Michigan coach John Beilein didn’t necessarily foresee sophomore forward Evan Smotrycz breaking out of his slump Sunday against Illinois.

Smotrycz, who entered the game shooting an abysmal 23.5 percent from 3-point range, wasn’t even shooting well in practice throughout the week.

But Beilein saw something, prompting him to believe Smotrycz might’ve been primed to reverse his downward trend.

“I just noticed Evan … really had a good week of practice without a lot of success,” Beilein said. “He didn’t shoot the ball particularly well, but his energy was tremendous.

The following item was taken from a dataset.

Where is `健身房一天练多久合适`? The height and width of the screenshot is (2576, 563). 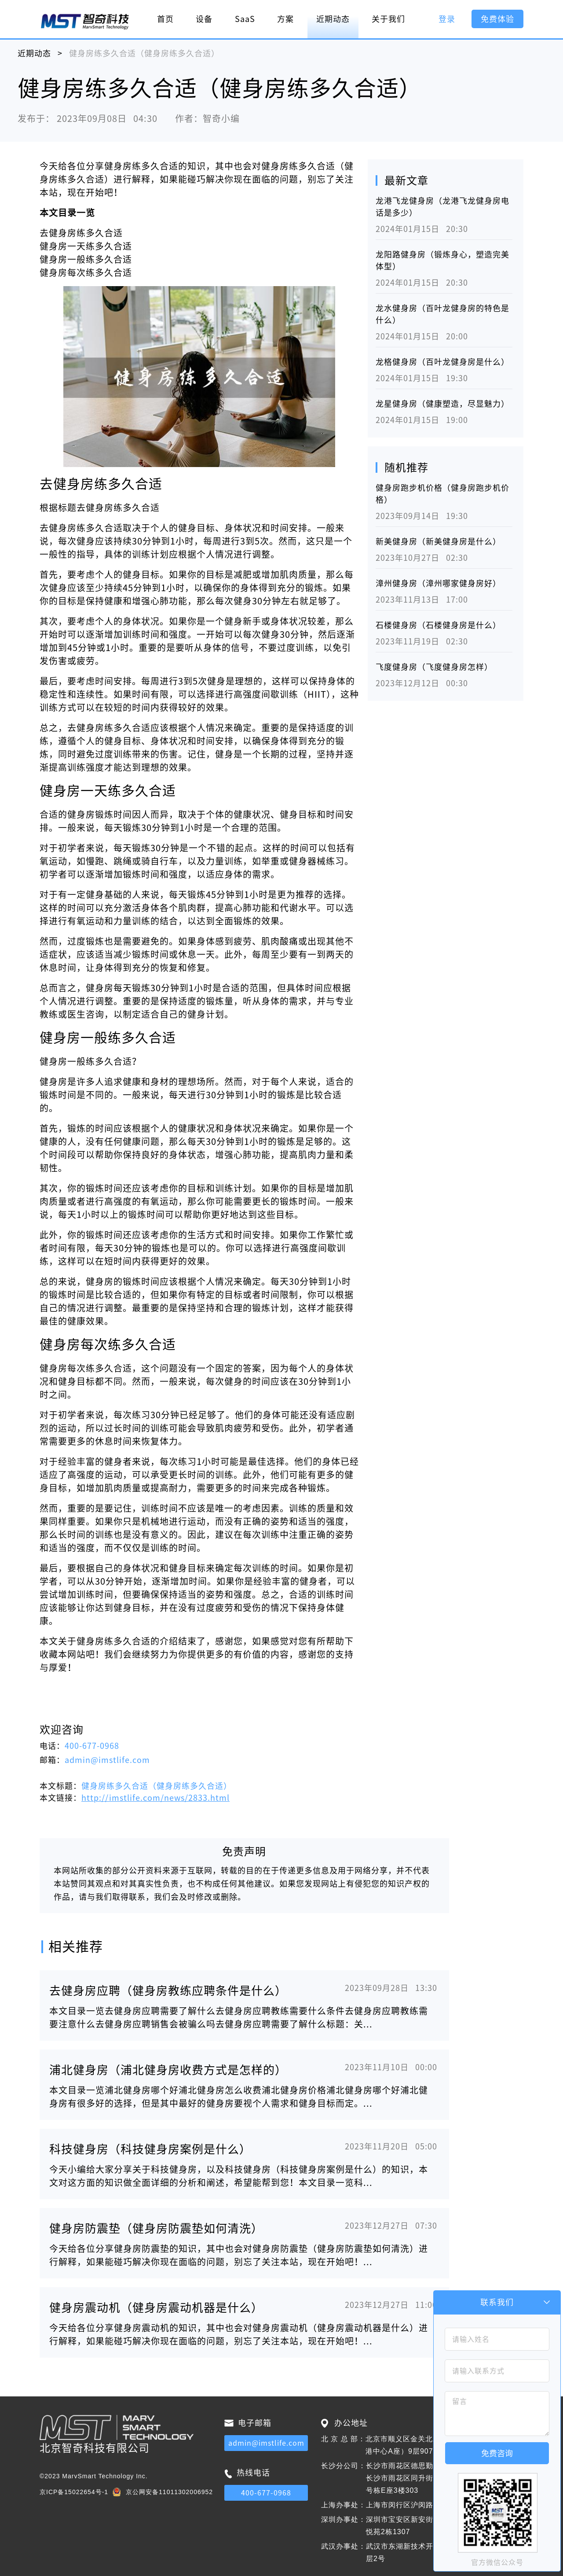
健身房一天练多久合适 is located at coordinates (86, 246).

I think he understands that if things are going tough for you, a positive attitude is essential, and he’s really had that this week.”

Smotrycz scored 12 first-half points, making Beilein look like a smart man.

“We have been waiting for that, and you all have been waiting for that,” Beilein joked to the media. “We needed that, and it was almost like a shot in the arm. It propelled our defense and (gave us) a little bit of a lead.”

Against Nebraska last Wednesday, Smotrycz’s poor shooting in practice, combined with a strong performance from redshirt sophomore forward Jordan Morgan, resulted in the Reading, Mass. native playing just 13 minutes. His limited action off the bench was a far cry from December, when he was a starter averaging nearly a double-double.

But while Smotrycz was riding the pine in Lincoln, his bench mate, junior guard Matt Vogrich, was busy breaking out of a slump of his own. Vogrich entered the contest shooting 30 percent from long range, but in just 11 minutes, he lit up the Bob Devaney Sports Center with three 3-pointers.

Beilein chose to ride the hot shooting of his guard on Sunday, giving Vogrich 18 minutes of play time — just three short his season-high, which came in a blowout over Arkansas Pine-Bluff.

Once again, Beilein’s coaching instincts proved correct, as Vogrich knocked down all three of his field goals, including two 3-pointers.

“It’s really good to see him going, because he’s such a good shooter,” said senior guard Zack Novak. “The fact that he hadn’t made a lot was kind of puzzling. We knew that he was so much better than that, and he’s showing what kind of player he really is right now.”

Added Beilein: “We had Matt come off (the bench) with some swagger. He doesn’t get many shots in the game, (but he still came) off with swagger.”

The bench — which has been particularly quiet while Smotrycz and Vogrich slumped and sophomore forward Jon Horford remained sidelined with an injury — came up “huge” in Novak’s eyes.

The bench’s emergence couldn’t have come at a better time. Morgan picked up his second foul early in the first half, forcing him to sit for almost 17 minutes of the opening stanza. Novak later found himself in foul trouble, so the bench was relied upon to fend off the Fighting Illini.

“That’s all I talked about (in the locker room) because that was badly needed,” Beilein said. “It gives us a lot of extra minutes that you hope that you prove to be valuable at this time of the year.”

Illinois flooded the post and forced Morgan off the floor — a tactic Michigan will likely encounter in postseason play. Smotrycz’s strong play, along with Vogrich’s ability to score in bunches, instilled confidence in their teammates.

“I’m definitely better at staying out of foul trouble than I was last year, but you’re going to have games like that,” Morgan said. “You’re going to have games where your starters are going to be in foul trouble and you need to be able to have people come off the bench, like Matt Vogrich and Evan Smotrycz, that are going to pick your team up.”

Smotrycz and Vogrich were joined by sophomore guard Tim Hardaway Jr., who also caught fire over the weekend. The Wolverines are seemingly firing on all cylinders, and doing so at the right time, with March just around the corner. Beilein offered a rare glimpse at the future, should Michigan’s reserves continue to play like they did this past weekend.

“If we get that type of bench production, we can keep winning at a pretty high pace.”